If you want to actually implement the queue yourself as you stated in your question then you may want to read the source of RSMQ because it's just 20 screens of code that does exactly what you are asking for.

See:

OTHER TIPS

I've run into some difficulties thus far I'd like to document here.

How do you handle reconnect logic?

This is a hard problem and an especially hard problem in designing and implementing a message queue. Messages must be able to queue up somewhere when consumers are offline, so a simple pub-sub is not strong enough, and consumers need to reconnect in a listening state. Blocking pops are difficult state to maintain, because they are a non-idempotent listening state. Listening should be an idempotent operation, yet when dealing with a disconnect with respect to a blocking pop, you have the pleasure of thinking very hard about whether the disconnect happened just after the operation succeeded or just before the operation failed. This isn't insurmountable, but it's undesirable.

Furthermore, the listening operation should be as simple as possible. Ideally it should have these properties:

  • Listening is idempotent.
  • The consumer is always listening, and throttling logic is processed outside of the listening logic code.
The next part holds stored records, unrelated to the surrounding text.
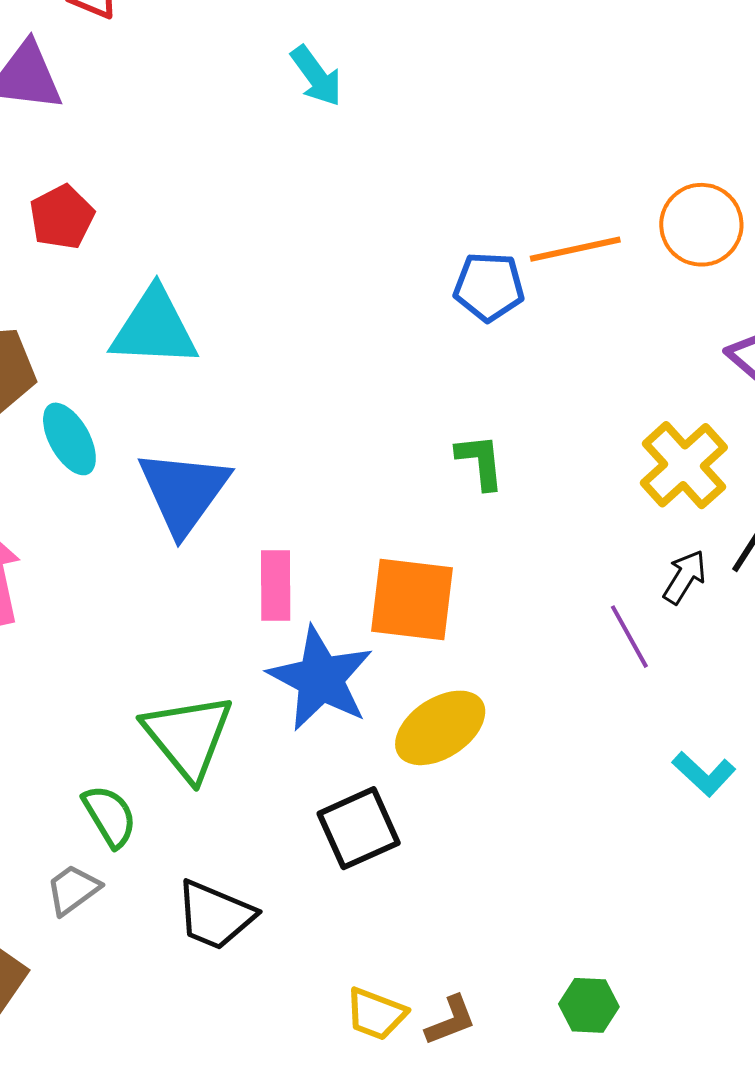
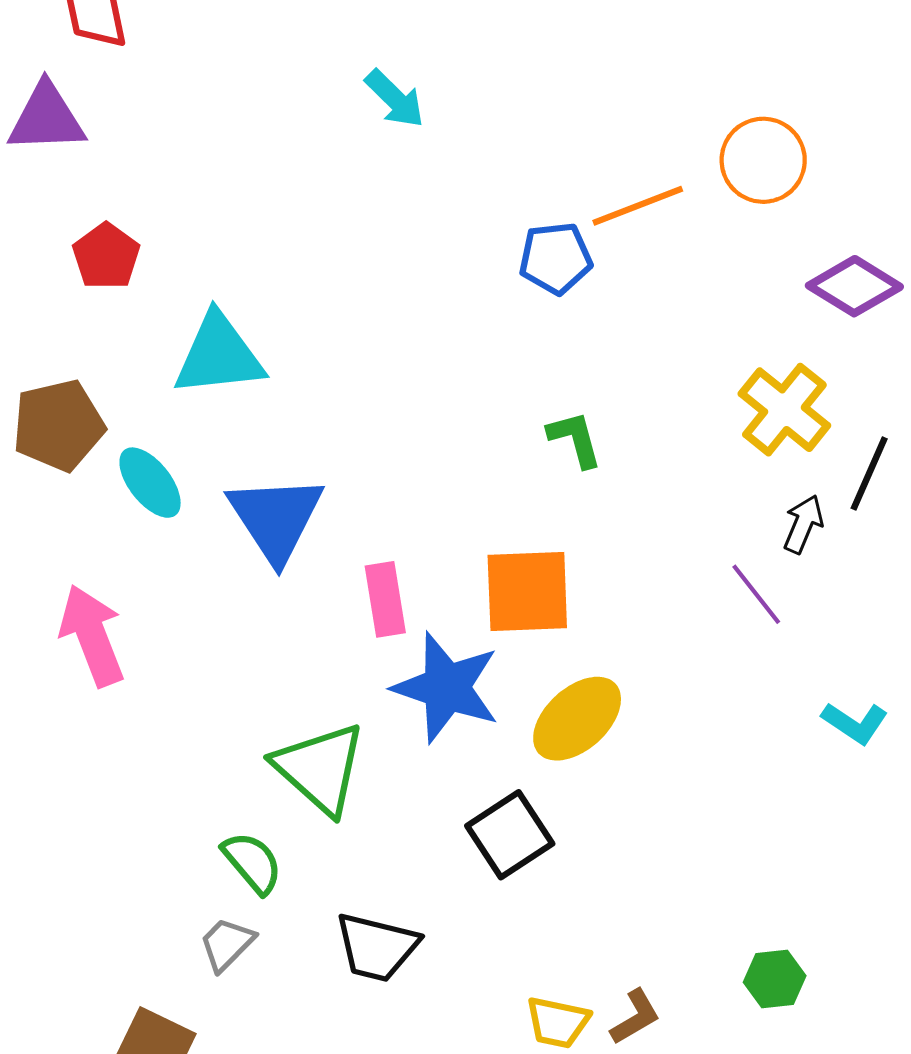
cyan arrow: (316, 76) -> (395, 99), moved

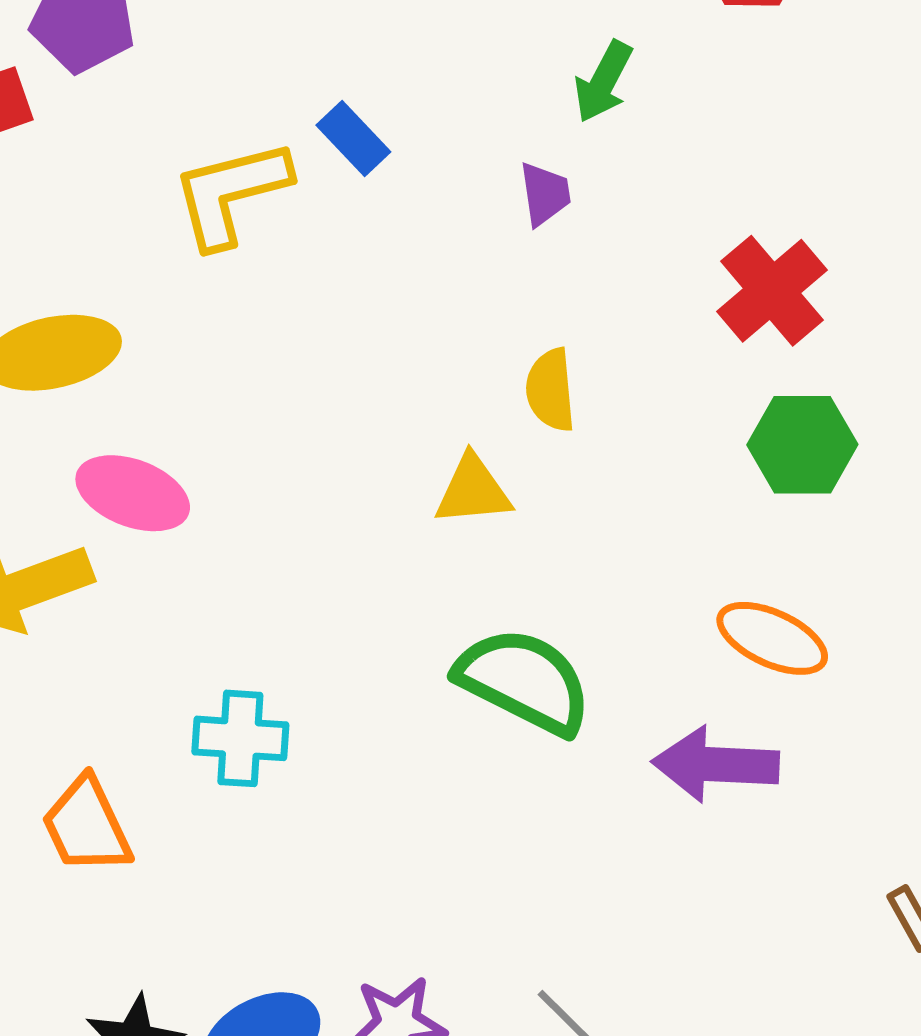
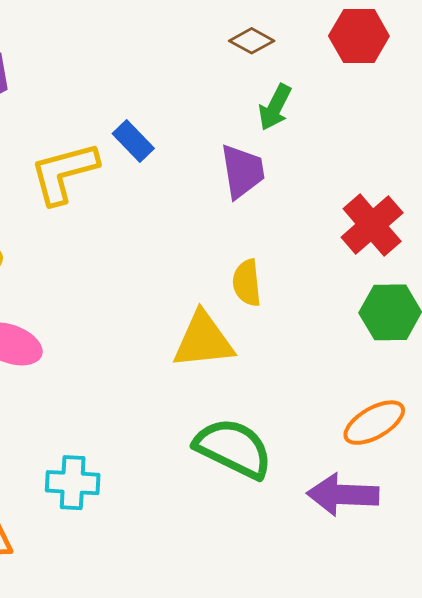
purple trapezoid: (545, 194) -> (242, 171), size x1.5
yellow triangle: (473, 490) -> (203, 340), size x1.4
orange ellipse: (772, 638) -> (374, 423), turned -54

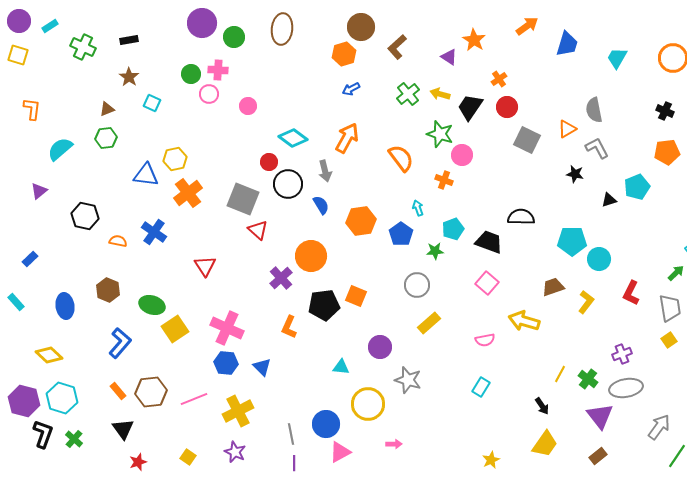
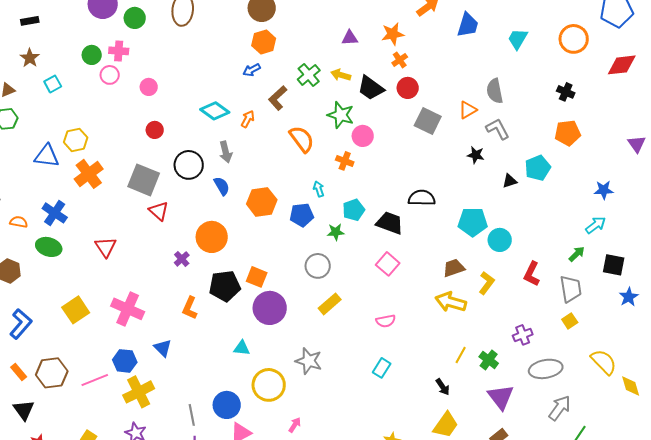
orange star: (474, 40) -> (393, 34), moved, turned 30
brown L-shape: (397, 47) -> (278, 98), moved
orange hexagon: (344, 54) -> (264, 42), moved
purple triangle: (449, 57) -> (350, 38), turned -36
cyan square: (152, 103) -> (53, 84), turned 36
black trapezoid: (470, 107) -> (371, 88), turned -88
cyan diamond: (293, 138) -> (215, 111), moved
orange arrow: (347, 138) -> (248, 119), size x0.6
red circle: (269, 162) -> (155, 130), moved
blue pentagon: (401, 234) -> (302, 215), turned 30
purple cross: (281, 278) -> (182, 259), size x0.7
green ellipse: (152, 305) -> (49, 247), moved
yellow arrow: (524, 321) -> (451, 302), moved
purple circle: (380, 347) -> (270, 308), moved, size x1.4
blue hexagon: (226, 363) -> (125, 361), moved
gray ellipse: (626, 388) -> (546, 369), moved
pink arrow: (394, 444) -> (295, 425), turned -56

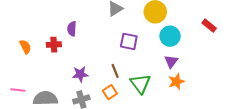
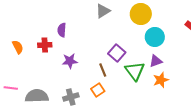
purple square: (129, 41) -> (117, 53), moved, turned 30
purple triangle: (171, 61) -> (156, 61), turned 32
purple star: (80, 74) -> (70, 61), moved
green triangle: (140, 84) -> (135, 71), moved

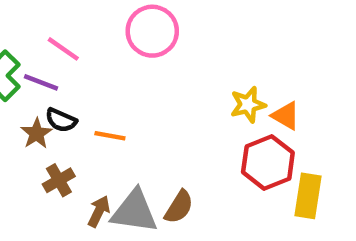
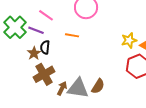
black semicircle: (61, 120) -> (45, 47), turned 72
orange line: (110, 136) -> (72, 35), moved
brown cross: (59, 180) -> (44, 74), size x1.5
RabbitMQ encapsulates this by letting the consumer bound the number of unacked messages it can have.
    In particular I went with a poor design in which re-entering a blocking pop was contingent on success of previous operations, which was brittle and required thinking hard.

I'm now favoring a Redis PUBSUB + RPOPLPUSH solution. This decouples notification of work from consumption of work, which lets us factor out a clean listening solution. The PUBSUB is only responsible for notification of work. The atomic nature of RPOPLPUSH is responsible for consumption, and delegating work to exactly one consumer. At first this solution seemed needlessly complicated compared to a blocking pop, but now I see that the complication was not needless at all; it was solving a hard problem.

However this solution isn't quite trivial:

  • consumers should also check for work on reconnect.
  • consumers may want to do a poll for new work anyway, for redundancy. Should the poll actually succeed a warning should be emitted, since this should only happen between the consumption on the PUBSUB and the poll on an RPOPLPUSH. Therefore many poll successes indicate a broken subscription system.

Note that the PUBSUB/RPOPLPUSH design also has scaling problems. Every consumer receives a lightweight notification of every message, which means this has an unnecessary bottleneck. I suspect it's possible to use channels to shard the work but this is probably a tricky design to work out well.

So the biggest reason for choosing to use RabbitMQ over Redis is the failure scenarios, and clustering.

This article really explains it best, so I'll just provide the link:

https://aphyr.com/posts/283-jepsen-redis

Redis sentinel and more recently redis clustering are not able to handle a number of very basic failure scenarios that made it a bad choice for a queue.

RabbitMQ has its own set of issues, however that being said it is incredibly solid in production and is a good message queue.

Here is the post for rabbit:

https://aphyr.com/posts/315-jepsen-rabbitmq

When you look at the CAP theorum (consistency, availability, and partition handling) you can only choose 2 of 3. We are leveraging RMQ for the CP (consistency and partition handling) with our message load, if we are unavailable, it isn't the end of the world. In order to not lose messages, we use ignore for the partition handling in order to not lose messages. Duplicates can be handled since the source manages the UUID.